Meta’s UniBench framework introduced a unified method for evaluating visual reasoning. The framework integrates over fifty benchmarks covering spatial understanding, compositional reasoning, and counting. Through its evaluation of nearly sixty vision-language models, Meta’s research revealed that scaling up data and model parameters improves perception but not reasoning. Even the most advanced models struggled with simple tasks such as recognizing digits or counting objects.

This insight reshaped how progress in visual reasoning is measured. The findings suggest that improvements require better data quality, targeted objectives, and structured learning, rather than simply larger models. For businesses, UniBench provides a transparent way to assess reasoning performance across various types of multimodal tasks, helping them compare tools before deployment.⁴

Figure 2: The graph shows the median performance of 59 VLMs on 53 benchmarks, revealing that, despite progress, many models still perform near-chance level, particularly on tasks like Winoground, iNaturalist, DSPR, and others (blue: zero-shot median; grey: chance level).⁵

OpenAI

OpenAI advanced the field further with the o3 and o4-mini models, which introduced the ability to think with images. These models integrate image manipulation directly into their reasoning process. During analysis, they may zoom in, crop, or rotate an image to focus on the lower part of a figure or examine specific patterns. This dynamic exploration reflects how humans adjust their visual attention when analyzing diagrams or drawings.

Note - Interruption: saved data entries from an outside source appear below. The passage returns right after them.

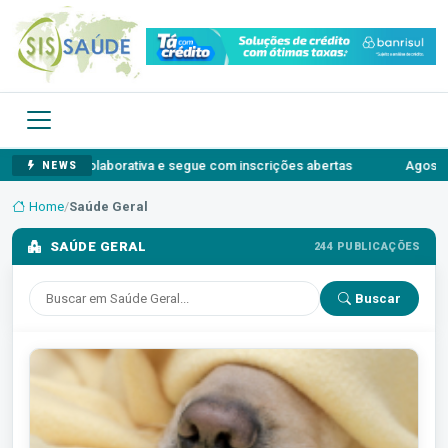
borativa e segue com inscrições abertas
Agosto Lilás: o autossil
NEWS
Home
/
Saúde Geral
SAÚDE GERAL
244 PUBLICAÇÕES
Buscar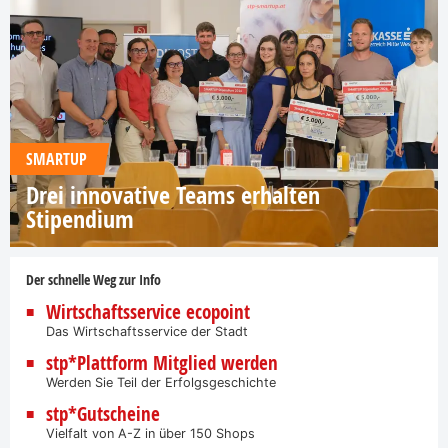
SMARTUP
Drei innovative Teams erhalten
Stipendium
Der schnelle Weg zur Info
Wirtschaftsservice ecopoint
Das Wirtschaftsservice der Stadt
stp*Plattform Mitglied werden
Werden Sie Teil der Erfolgsgeschichte
stp*Gutscheine
Vielfalt von A-Z in über 150 Shops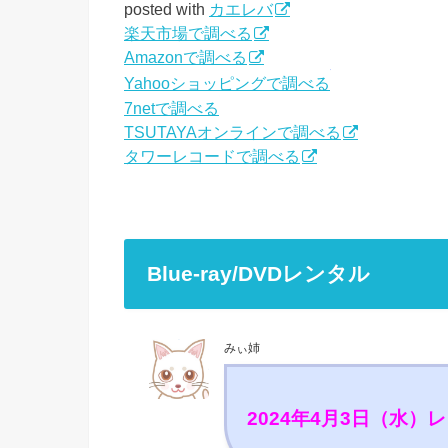
posted with
カエレバ
楽天市場で調べる
Amazonで調べる
Yahooショッピングで調べる
7netで調べる
TSUTAYAオンラインで調べる
タワーレコードで調べる
Blue-ray/DVDレンタル
みぃ姉
2024年4月3日（水）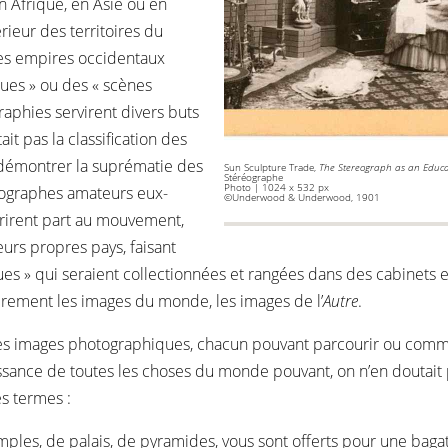
n Afrique, en Asie ou en
érieur des territoires du
es empires occidentaux
ues » ou des « scènes
raphies servirent divers buts
it pas la classification des
 démontrer la suprématie des
Sun Sculpture Trade,
The Stereograph as an Educa
Stéréographe
Photo | 1024 x 532 px
tographes amateurs eux-
©Underwood & Underwood, 1901
rirent part au mouvement,
urs propres pays, faisant
es » qui seraient collectionnées et rangées dans des cabinets 
èrement les images du monde, les images de l’
Autre
.
s images photographiques, chacun pouvant parcourir ou comma
ssance de toutes les choses du monde pouvant, on n’en doutait pa
s termes :
emples, de palais, de pyramides, vous sont offerts pour une baga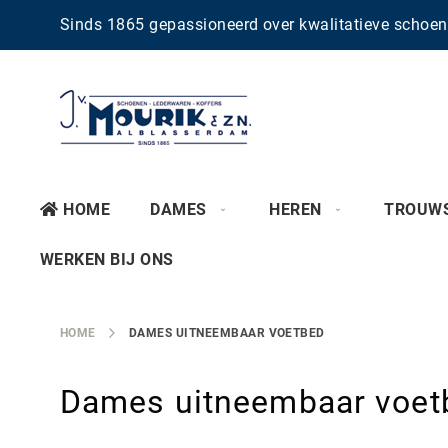
Sinds 1865 gepassioneerd over kwalitatieve scho
HOME
DAMES
HEREN
TROUW
WERKEN BIJ ONS
HOME
DAMES UITNEEMBAAR VOETBED
Dames uitneembaar voet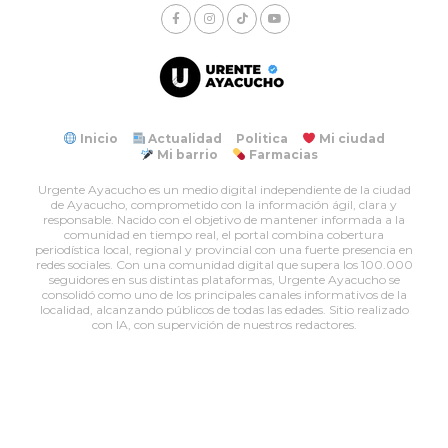
Inicio
Actualidad
Politica
Mi ciudad
Mi barrio
Farmacias
Urgente Ayacucho es un medio digital independiente de la ciudad
de Ayacucho, comprometido con la información ágil, clara y
responsable. Nacido con el objetivo de mantener informada a la
comunidad en tiempo real, el portal combina cobertura
periodística local, regional y provincial con una fuerte presencia en
redes sociales. Con una comunidad digital que supera los 100.000
seguidores en sus distintas plataformas, Urgente Ayacucho se
consolidó como uno de los principales canales informativos de la
localidad, alcanzando públicos de todas las edades. Sitio realizado
con IA, con supervición de nuestros redactores.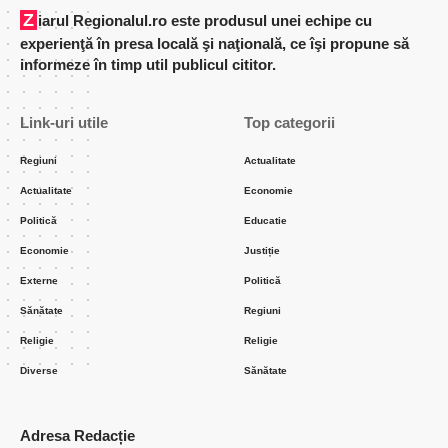
Ziarul Regionalul.ro este produsul unei echipe cu
experienţă în presa locală şi naţională, ce îşi propune să
informeze în timp util publicul cititor.
Link-uri utile
Top categorii
Regiuni
Actualitate
Actualitate
Economie
Politică
Educatie
Economie
Justiție
Externe
Politică
Sănătate
Regiuni
Religie
Religie
Diverse
Sănătate
Adresa Redacție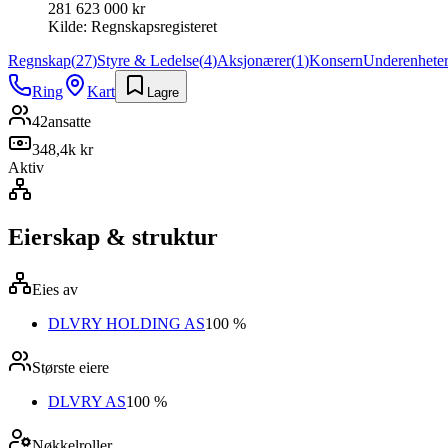
281 623 000 kr
Kilde:
Regnskapsregisteret
Regnskap
(
27
)
Styre & Ledelse
(
4
)
Aksjonærer
(
1
)
Konsern
Underenhete
Ring
Kart
Lagre
42
ansatte
348,4k kr
Aktiv
Eierskap & struktur
Eies av
DLVRY HOLDING AS
100 %
Største eiere
DLVRY AS
100 %
Nøkkelroller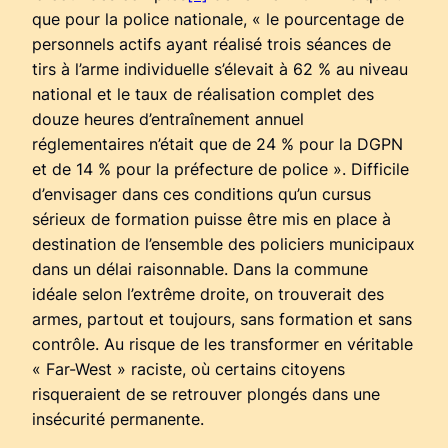
que pour la police nationale, « le pourcentage de
personnels actifs ayant réalisé trois séances de
tirs à l’arme individuelle s’élevait à 62 % au niveau
national et le taux de réalisation complet des
douze heures d’entraînement annuel
réglementaires n’était que de 24 % pour la DGPN
et de 14 % pour la préfecture de police ». Difficile
d’envisager dans ces conditions qu’un cursus
sérieux de formation puisse être mis en place à
destination de l’ensemble des policiers municipaux
dans un délai raisonnable. Dans la commune
idéale selon l’extrême droite, on trouverait des
armes, partout et toujours, sans formation et sans
contrôle. Au risque de les transformer en véritable
« Far-West » raciste, où certains citoyens
risqueraient de se retrouver plongés dans une
insécurité permanente.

The models were tested on diverse multimodal benchmarks, including chart interpretation, visual problem-solving, and mathematical reasoning. Results showed substantial improvements in both accuracy and contextual understanding (see Figure 2). However, the experiments also revealed limitations, including inconsistent reasoning paths and occasional perceptual errors. These findings highlight the challenge of achieving reliability and consistency in visual reasoning models.

Figure 3: The graph shows the results of all models evaluated under high “reasoning effort” settings.⁶

Academic and open research efforts

This paper introduces VisuLogic, a benchmark for evaluating the performance of multimodal models on visual reasoning tasks. It combines over fifty datasets covering various types of reasoning, including spatial relations, compositional logic, and object counting.

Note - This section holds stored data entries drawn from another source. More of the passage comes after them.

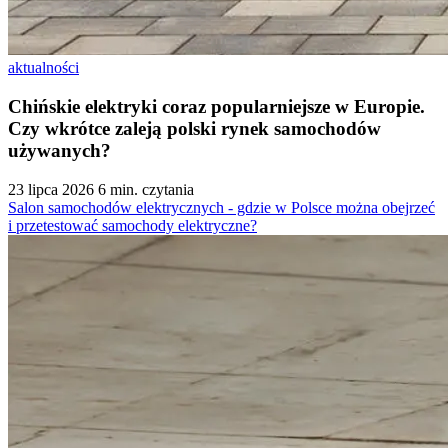
aktualności
Chińskie elektryki coraz popularniejsze w Europie.
Czy wkrótce zaleją polski rynek samochodów
używanych?
23 lipca 2026
6 min. czytania
Salon samochodów elektrycznych - gdzie w Polsce można obejrzeć
i przetestować samochody elektryczne?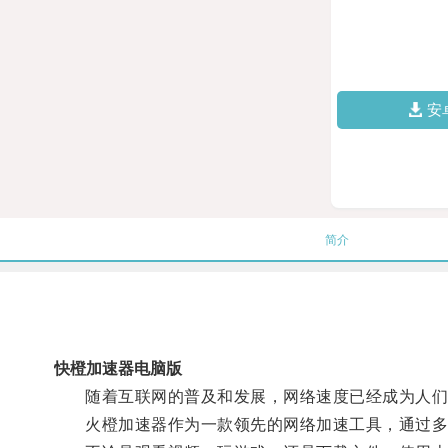
安
简介
快橙加速器电脑版
随着互联网的普及和发展，网络速度已经成为人们
火橙加速器作为一款领先的网络加速工具，通过多种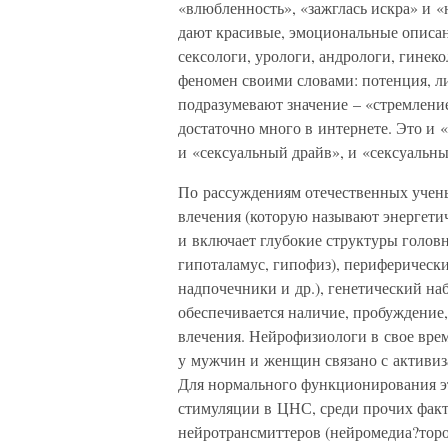
«влюбленность», «зажглась искра» и «н
дают красивые, эмоциональные описан
сексологи, урологи, андрологи, гинек
феномен своими словами: потенция, л
подразумевают значение – «стремлени
достаточно много в интернете. Это и «
и «сексуальный драйв», и «сексуальны
По рассуждениям отечественных учен
влечения (которую называют энергети
и включает глубокие структуры головн
гипоталамус, гипофиз), периферическ
надпочечники и др.), генетический на
обеспечивается наличие, пробуждение
влечения. Нейрофизиологи в свое вре
у мужчин и женщин связано с активиз
Для нормального функционирования э
стимуляции в ЦНС, среди прочих факто
нейротрансмиттеров (нейромедиа?торов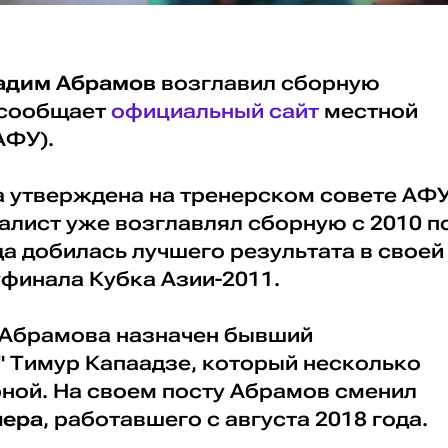
адим Абрамов
возглавил сборную
 сообщает
официальный сайт
местной
АФУ).
 утверждена на тренерском совете АФУ
алист уже возглавлял сборную с 2010 п
нда добилась лучшего результата в своей
уфинала Кубка Азии-2011.
 Абрамова назначен бывший
" Тимур Капаадзе, который несколько
рной. На своем посту Абрамов сменил
пера
, работавшего с августа 2018 года.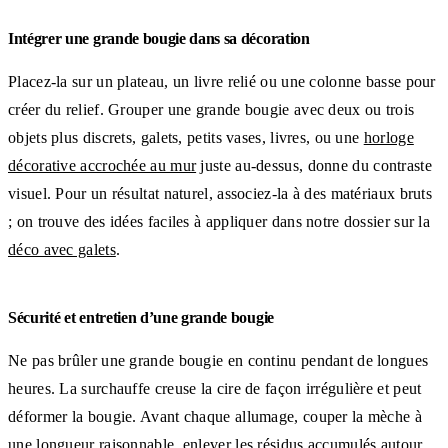
Intégrer une grande bougie dans sa décoration
Placez-la sur un plateau, un livre relié ou une colonne basse pour
créer du relief. Grouper une grande bougie avec deux ou trois
objets plus discrets, galets, petits vases, livres, ou une
horloge
décorative accrochée au mur
juste au-dessus, donne du contraste
visuel. Pour un résultat naturel, associez-la à des matériaux bruts
; on trouve des idées faciles à appliquer dans notre dossier sur la
déco avec galets
.
Sécurité et entretien d’une grande bougie
Ne pas brûler une grande bougie en continu pendant de longues
heures. La surchauffe creuse la cire de façon irrégulière et peut
déformer la bougie. Avant chaque allumage, couper la mèche à
une longueur raisonnable, enlever les résidus accumulés autour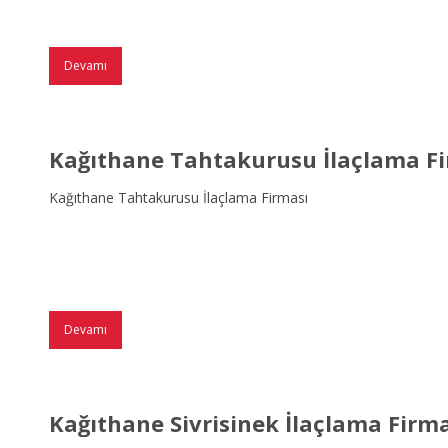
Devamı
Kağıthane Tahtakurusu İlaçlama F
Kağıthane Tahtakurusu İlaçlama Firması
Devamı
Kağıthane Sivrisinek İlaçlama Firm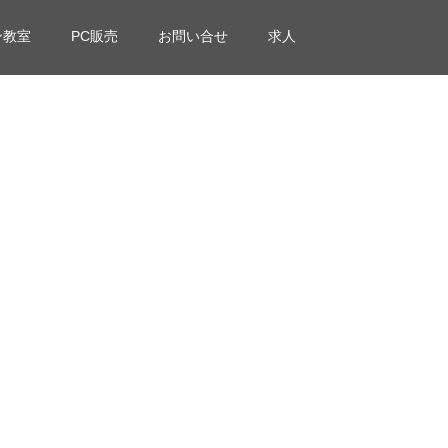
ン教室
PC販売
お問い合せ
求人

The authors analyze dozens of existing models and find that increasing size or data scale improves image recognition but not reasoning. Models often detect patterns without understanding relationships among objects. The paper emphasizes that reasoning-specific training, better data quality, and detailed evaluation are essential for meaningful progress.

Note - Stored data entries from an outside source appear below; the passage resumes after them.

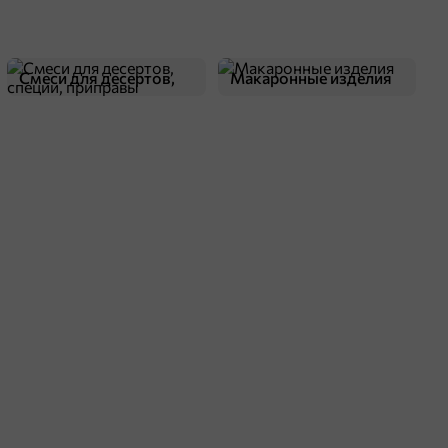
Смеси для десертов,
Макаронные изделия
специи, приправы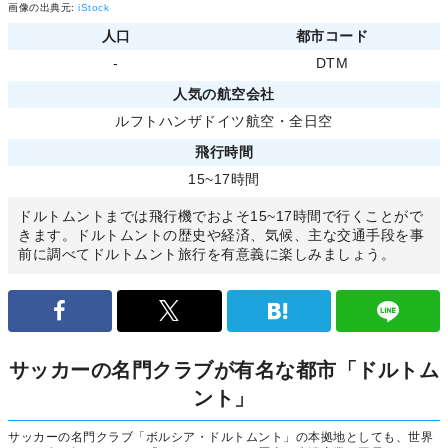
画像の出典元:
iStock
人口
都市コード
-
DTM
人気の航空会社
ルフトハンザドイツ航空
・
全日空
飛行時間
15~17時間
ドルトムントまでは飛行機でおよそ15~17時間で行くことがで
きます。ドルトムントの歴史や経済、気候、主な交通手段を事
前に調べてドルトムント旅行を有意義に楽しみましょう。
サッカーの名門クラブが有名な都市「ドルトム
ント」
サッカーの名門クラブ「ボルシア・ドルトムント」の本拠地としても、世界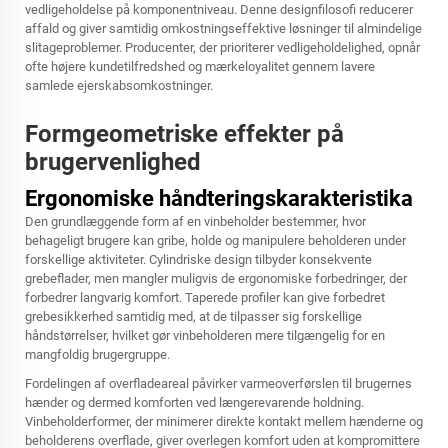
vedligeholdelse på komponentniveau. Denne designfilosofi reducerer
affald og giver samtidig omkostningseffektive løsninger til almindelige
slitageproblemer. Producenter, der prioriterer vedligeholdelighed, opnår
ofte højere kundetilfredshed og mærkeloyalitet gennem lavere
samlede ejerskabsomkostninger.
Formgeometriske effekter på
brugervenlighed
Ergonomiske håndteringskarakteristika
Den grundlæggende form af en vinbeholder bestemmer, hvor
behageligt brugere kan gribe, holde og manipulere beholderen under
forskellige aktiviteter. Cylindriske design tilbyder konsekvente
grebeflader, men mangler muligvis de ergonomiske forbedringer, der
forbedrer langvarig komfort. Taperede profiler kan give forbedret
grebesikkerhed samtidig med, at de tilpasser sig forskellige
håndstørrelser, hvilket gør vinbeholderen mere tilgængelig for en
mangfoldig brugergruppe.
Fordelingen af overfladeareal påvirker varmeoverførslen til brugernes
hænder og dermed komforten ved længerevarende holdning.
Vinbeholderformer, der minimerer direkte kontakt mellem hænderne og
beholderens overflade, giver overlegen komfort uden at kompromittere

VisuLogic offers a unified framework that helps researchers and enterprises analyze reasoning capabilities rather than relying solely on perception metrics, making it a valuable resource for assessing multimodal reasoning systems.⁷

Explain Before You Answer: A Survey on Compositional Visual Reasoning

This survey reviews current approaches to compositional visual reasoning, focusing on how models combine visual and textual cues to reach a correct answer. It identifies weaknesses in existing methods that rely on recognition rather than structured reasoning.

The authors propose training models to explain before answering, ensuring that each reasoning process is transparent and interpretable. They discuss techniques for aligning visual and linguistic representations so that models can better understand diagrams, figures, and object associations.

The paper concludes that aligned and explainable reasoning enhances reliability and interpretability in multimodal tasks. It highlights that the future of visual reasoning research depends on integrating explanation-based learning into model design.⁸

Challenges and ethical considerations

The progress in visual reasoning also brings technical and ethical challenges that researchers and companies must address.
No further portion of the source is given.